Discussion Overview
The discussion revolves around the computation of the expected value E(X^3) for a random variable X that follows a normal distribution with parameters μ and σ². The context includes the calculation of covariance between X and Y, where Y is defined as X^2. Participants explore various methods to derive E(X^3) and its implications for the covariance calculation.
Discussion Character
- Technical explanation
- Mathematical reasoning
- Debate/contested
Main Points Raised
- One participant expresses difficulty in calculating Cov(X,Y) due to uncertainty about E(X^3), leading to a rearrangement involving E(X) and E(X^2).
- Another participant suggests using moment generating functions or integration by parts to compute E(X^3).
- A participant points out a potential confusion regarding the distinction between standard normal and normal distributions, indicating that if X is standard normal, E(X^3) would be zero, thus making Cov(X,Y) also zero.
- The original poster clarifies that they meant normal distribution rather than standard normal and acknowledges their need to revisit moment generating functions for the solution.

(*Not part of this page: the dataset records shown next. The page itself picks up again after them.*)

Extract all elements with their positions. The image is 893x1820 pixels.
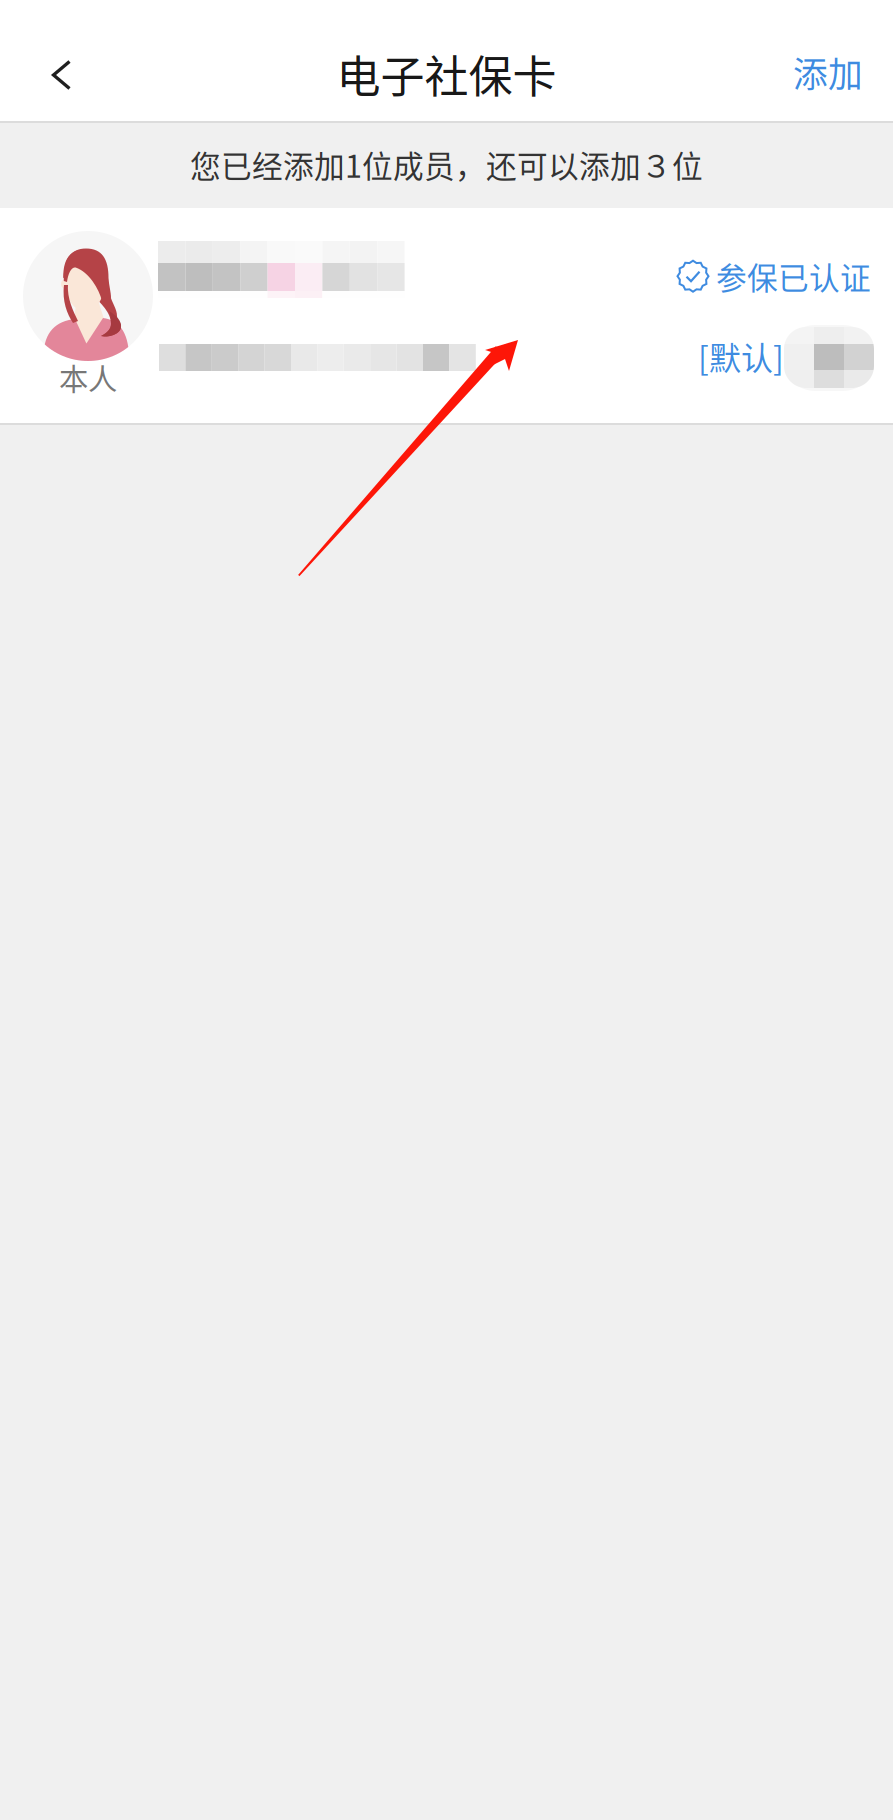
button[interactable]: 添加 [733, 0, 893, 121]
button[interactable]: 参保已认证 [676, 254, 871, 298]
staticText: [默认] [698, 333, 784, 379]
button[interactable]: [默认] [698, 333, 784, 379]
staticText: 本人 [59, 356, 117, 398]
staticText: 电子社保卡 [336, 42, 556, 106]
button[interactable]: 返回 [0, 0, 124, 121]
staticText: 您已经添加1位成员，还可以添加３位 [190, 142, 703, 187]
staticText: 参保已认证 [716, 254, 871, 298]
staticText: 添加 [793, 47, 863, 97]
button[interactable]: 本人 [23, 231, 153, 398]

Areas of Agreement / Disagreement
Participants exhibit disagreement regarding the nature of the distribution of X and its implications for E(X^3). There is no consensus on the correct approach to compute E(X^3) or the resulting covariance.
Contextual Notes
There are unresolved assumptions regarding the parameters of the distribution and the methods allowed for computation. The discussion reflects varying levels of familiarity with statistical concepts, particularly moment generating functions and integration techniques.
Who May Find This Useful
This discussion may be useful for individuals studying probability and statistics, particularly those interested in the properties of normal distributions and covariance calculations.